The Christmas trees were decked with informational ornaments, or “informaments,” for visitors to take with them. Ornaments outlined resources for reporting and confidentiality as well as descriptions of ten main signs of an unhealthy relationship sourced from One Love Foundation, an organization working to educate and empower young people to end relationship violence.

It’s On Us president and San Antonio senior Paige Hardy said she has had friends go through struggles in relationships that she was not able to identify until she researched.

“The first thing people think of when they hear ‘domestic violence’ is physical violence, but there are many many couples that are in Christian relationships, and physically there may be no signs, but emotionally it is the unhealthiest thing,” Hardy said.

Hardy said she hopes the display helps the Baylor community learn the signs of a healthy and unhealthy relationships and feel less alone in their experiences knowing the resources available on and off campus. Resources in Waco include the Family Abuse Center and Advocacy Center. Confidential on-campus resources are the Counseling Center, Health Services and University Chaplain Burt Burleson. Reporting can go through Baylor’s Title IX Office or Police Department.

It’s On Us members staffed a table at the display, handing out ornaments during passing periods and answering questions. Hardy said she spoke with tour groups, saw students share pictures with the trees on social media and supplied professors with Title IX handouts. Hardy said the event has shown her how much public support for and education on healthy relationships can be a “comfort” for people.

“We’re glad that we’re able to reach a lot of different groups that we wouldn’t normally be able to,” Hardy said. “Even if we only affect one person positively, that’s enough for me.”

Springfield, Mo., sophomore Katie Groves said she saw the display on her way to work from class, picked up an ornament and pondered its content during her shift.

Groves said the event helped her reflect on her romantic relationship that ended six months ago. She said the ornaments highlighted the “red flags” she was unable to see at the time.

“It was proving to myself that I was right in feeling that that relationship was unhealthy,” Groves said. “It helps because now I can go into relationships knowing that if I see that behavior again to take it as a red flag and not try to justify it or make an excuse for that person.”
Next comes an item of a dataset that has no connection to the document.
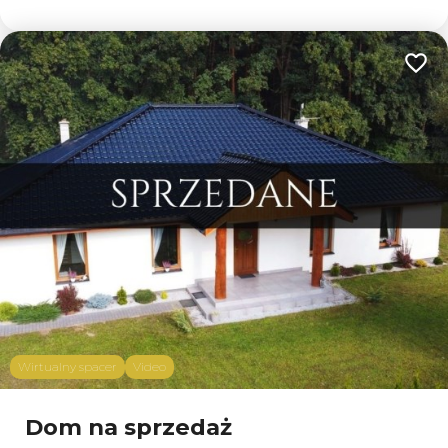
Dodaj
Wirtualny spacer
Video
Dom na sprzedaż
Sofie Hernandez, Houston junior and It’s On Us event coordinator, said unhealthy relationships are “such a difficult topic to approach,” because most people “don’t realize the things they’re going through until it’s all said and done.”

Hernandez said the signs of abuse are meant to act as a “two-way street,” causing reflection on both what has happened to them as well as what they may be doing to others without realizing it.

“I’m hoping that people will be able to identify these behaviors in themselves and in other people, then hopefully do something about it,” Hernandez said.

Hernandez said the Christmas in October display was designed to be “eye-catching” and “almost startling” to attract people to “something they may not be ready to be taught.”

“If you have something where people are confused and it feels a bit out of place, they might come up and read one of the tags and that might impact them enough,” Hardy said.

Hardy said It’s On Us has learned that people are less likely to attend a seminar or meeting, so a display was the ideal approach for disseminating information.

Hardy said she began conceptualizing the idea for the event during the summer when she was thinking about how out of place certain aspects of a relationship are. After having a conversation with One Love Foundation, she began brainstorming ways to symbolize the message in the form of an event. In the fall, It’s On Us began coordinating resources for the event. For a few weeks leading up to the display, members made ornaments, Hardy gathered Christmas trees and Hernandez designed the informational cards.

Groves said she will stop by nearly any philanthropic or educational booth on campus. She said the It’s On Us’ display was “more effective” and “more interactive” than others she has seen. According to Groves, it was “a more light way to address a heavy topic.”